What lines of the data include the string "pour"? Copy them all.

BEGIN

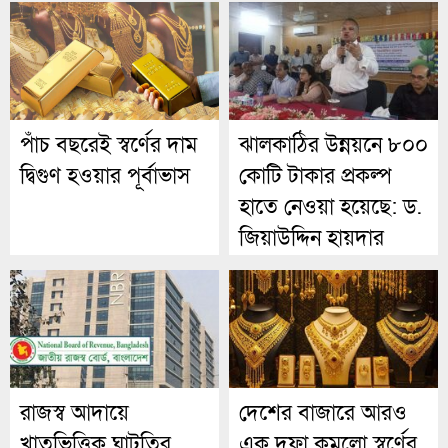
পাঁচ বছরেই স্বর্ণের দাম
ঝালকাঠির উন্নয়নে ৮০০
দ্বিগুণ হওয়ার পূর্বাভাস
কোটি টাকার প্রকল্প
হাতে নেওয়া হয়েছে: ড.
জিয়াউদ্দিন হায়দার
রাজস্ব আদায়ে
দেশের বাজারে আরও
খাতভিত্তিক ঘাটতির
এক দফা কমলো স্বর্ণের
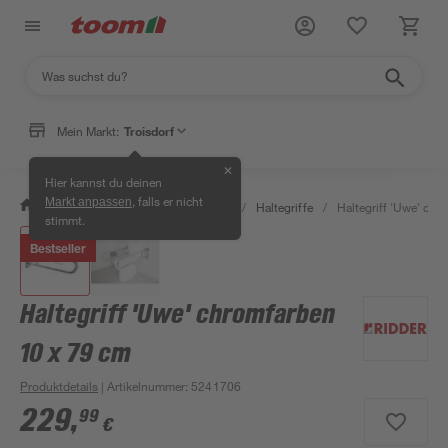
Mein Markt:
Troisdorf
✕
Hier kannst du deinen
, falls er nicht
Markt anpassen
/
Bad & Sanitär
/
Badsicherheit
/
Haltegriffe
/
Haltegriff 'Uwe' chr
stimmt.
Bestseller
Haltegriff 'Uwe' chromfarben
10 x 79 cm
Produktdetails
| Artikelnummer
:
5241706
229
,
99
€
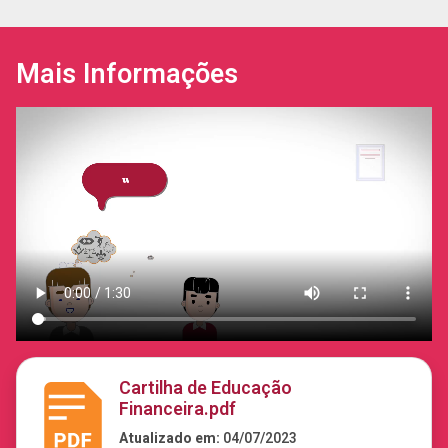
Mais Informações
Cartilha de Educação
Financeira.pdf
Atualizado em:
04/07/2023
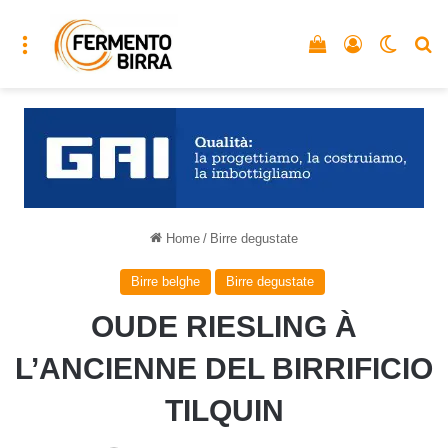
Menu
Vedi il carrello
Accedi
Cambia
C
Home
/
Birre degustate
Birre belghe
Birre degustate
OUDE RIESLING À
L’ANCIENNE DEL BIRRIFICIO
TILQUIN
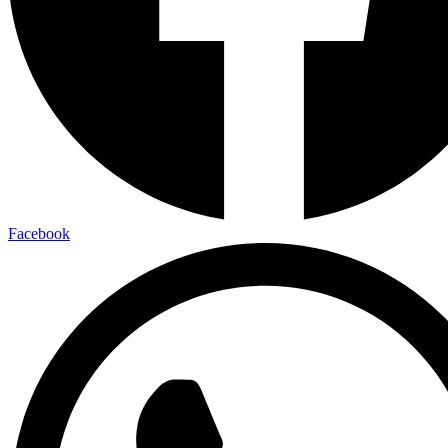
Facebook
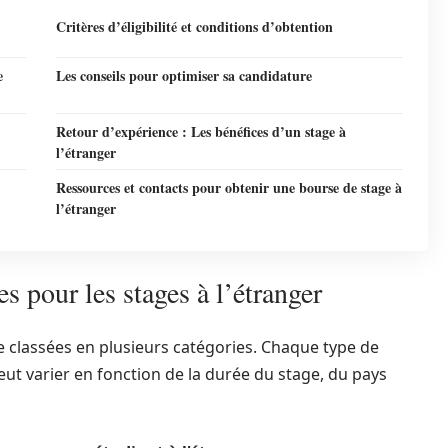
Critères d’éligibilité et conditions d’obtention
e
Les conseils pour optimiser sa candidature
Retour d’expérience : Les bénéfices d’un stage à
l’étranger
Ressources et contacts pour obtenir une bourse de stage à
l’étranger
s pour les stages à l’étranger
e classées en plusieurs catégories. Chaque type de
eut varier en fonction de la durée du stage, du pays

END

# WRITTEN REPLY:
Les conseils pour optimiser sa candidature
Ressources et contacts pour obtenir une bourse de stage à
s pour les stages à l’étranger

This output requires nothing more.